Meski qadar telah ditetapkan, manusia tetap dituntut memanfaatkan akal untuk mengelola alam semesta, sebagaimana perintah Allah untuk “membaca” (QS. Al-‘Alaq: 1).
Imam Nawawi (w. 676 H) dalam _Riyadh al-Shalihin_ menyebutkan bahwa Rasulullah SAW mengajarkan umatnya untuk menghidupkan malam ini dengan ibadah sunnah, seperti shalat, tilawah, dan sedekah, sebagai bentuk penyelarasan diri dengan Ketetapan Allah.
Dr. Yusuf al-Qaradawi (w. 2022) dalam _Fiqh al-Ibadat_ menambahkan bahwa kepercayaan pada qadar harus melahirkan sikap optimis, bukan pasif. Misalnya, seorang petani yang berdoa memohon hujan, tetap wajib mengairi ladangnya. Dengan kata lain, tawakkal tanpa ikhtiar adalah bentuk kesalahan dalam memahami qadar.

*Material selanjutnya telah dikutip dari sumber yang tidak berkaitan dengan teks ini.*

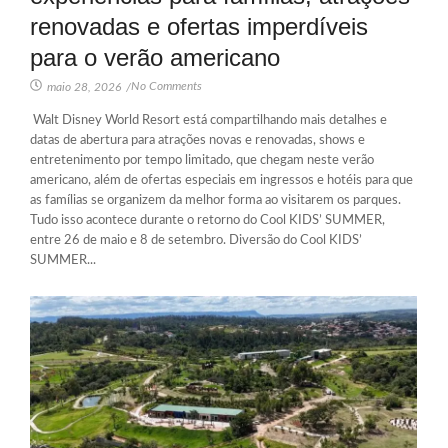
renovadas e ofertas imperdíveis
para o verão americano
No Comments
maio 28, 2026
/
Walt Disney World Resort está compartilhando mais detalhes e
datas de abertura para atrações novas e renovadas, shows e
entretenimento por tempo limitado, que chegam neste verão
americano, além de ofertas especiais em ingressos e hotéis para que
as famílias se organizem da melhor forma ao visitarem os parques.
Tudo isso acontece durante o retorno do Cool KIDS’ SUMMER,
entre 26 de maio e 8 de setembro. Diversão do Cool KIDS’
SUMMER...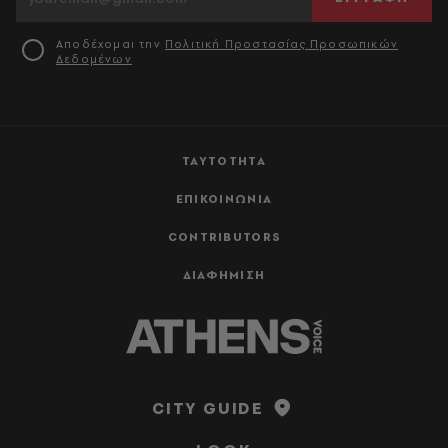
Αποδέχομαι την
Πολιτική Προστασίας Προσωπικών
Δεδομένων
ΤΑΥΤΟΤΗΤΑ
ΕΠΙΚΟΙΝΩΝΙΑ
CONTRIBUTORS
ΔΙΑΦΗΜΙΣΗ
CITY GUIDE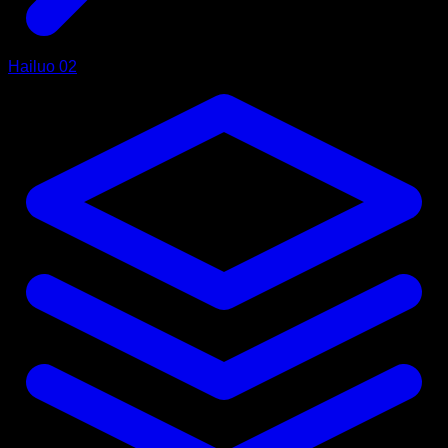
Hailuo 02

Pemikir liberal seperti Nasr Hamid Abu Zayd (w. 2010) mempertanyakan relevansi konsep qadar di era modern. Ia berargumen bahwa penekanan pada Ketetapan Ilahi berpotensi melahirkan fatalisme.

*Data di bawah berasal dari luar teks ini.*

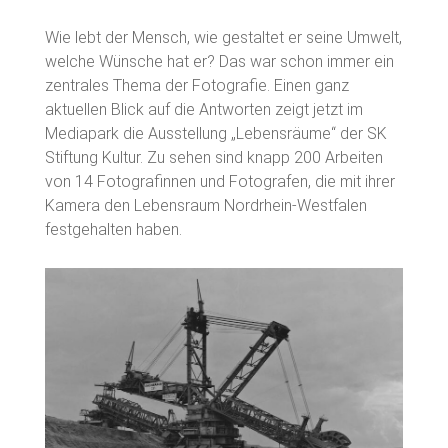
Wie lebt der Mensch, wie gestaltet er seine Umwelt,
welche Wünsche hat er? Das war schon immer ein
zentrales Thema der Fotografie. Einen ganz
aktuellen Blick auf die Antworten zeigt jetzt im
Mediapark die Ausstellung „Lebensräume“ der SK
Stiftung Kultur. Zu sehen sind knapp 200 Arbeiten
von 14 Fotografinnen und Fotografen, die mit ihrer
Kamera den Lebensraum Nordrhein-Westfalen
festgehalten haben.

Namun, Dr. Mustafa Mahmud (w. 2009) membantah hal ini. Menurutnya, Ayat ini justru mengajarkan bahwa qadar adalah Sistem Ilahi yang kompleks, di mana manusia diberi kebebasan memilih jalan hidup dalam koridor Hukum Alam (Sunnatullah).
Jibril vs Kecerdasan Buatan: Tafsir Sains yang Memberontak
Dr. Zaghlul al-Najjar menghubungkan Malaikat dengan teori dawai: “Mereka bergerak di dimensi tak terlihat, mengatur partikel seperti programmer mengatur kode.”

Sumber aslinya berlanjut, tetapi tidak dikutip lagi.